La Collezione Giancarlo e Danna Olgiati inaugura la stagione autunnale con questa grande mostra monografica dedicata a Marisa Merz che riunisce un corpus di 45 opere. Unica esponente femminile del gruppo dell’Arte Povera, anche se per questa mostra non la si vuole per forza inscrivere nel movimento, ma di cui si vuole ammirare Marisa in quanto tale. Merz è considerata tra le più significative protagoniste della scena artistica italiana dagli anni Sessanta. La mostra Marisa Merz. Geometrie sconnesse palpiti geometrici, curata da Beatrice Merz e sviluppata in collaborazione con la Fondazione Merz, mostra una selezione delle opere più iconiche dell'artista, mettendo in rilievo una tematica ricorrente nel suo lavoro: la sua ricerca sul volto, o meglio sulla figura. 

Il progetto espositivo, che si colloca nell’ambito di una serie d’iniziative dedicate ad artisti presenti nella Collezione Giancarlo e Danna Olgiati,  Queste ripercorrono l’intero orizzonte creativo di Marisa Merz: dal disegno su diversi supporti alla scultura in argilla cruda, dalle tessiture di filo di rame e di nylon agli oggetti trasformati in cera, nel tentativo di restituire tutte le modalità espressive proprie dell’artista, e mettono in luce una tematica ricorrente nella sua produzione, l'indagine sul volto o sulla figura, individuata come punto di riferimento nel percorso espositivo.

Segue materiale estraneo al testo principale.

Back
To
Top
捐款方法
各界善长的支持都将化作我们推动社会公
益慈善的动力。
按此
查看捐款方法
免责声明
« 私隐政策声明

La mostra è accompagnata da un catalogo bilingue, italiano e inglese. Testi di Beatrice Merz, Presidente della Fondazione Merz, e degli storici dell’arte Ester Coen e Douglas Fogle. La pubblicazione comprende immagini a colori di tutte le opere esposte e fotografie dell’allestimento. Mousse Publishing, Milano.

La Collezione
In parallelo all’esposizione temporanea, la Collezione Giancarlo e Danna Olgiati propone, come ogni anno, una selezione inedita di opere provenienti dalla sua raccolta. Fulcro dell’allestimento è un’intera sala dedicata ai principali esponenti dell’Arte Povera. L'intento è quello di sottolineare l’importanza del contesto culturale in cui Marisa Merz si trovò ad operare agli esordi della sua carriera artistica.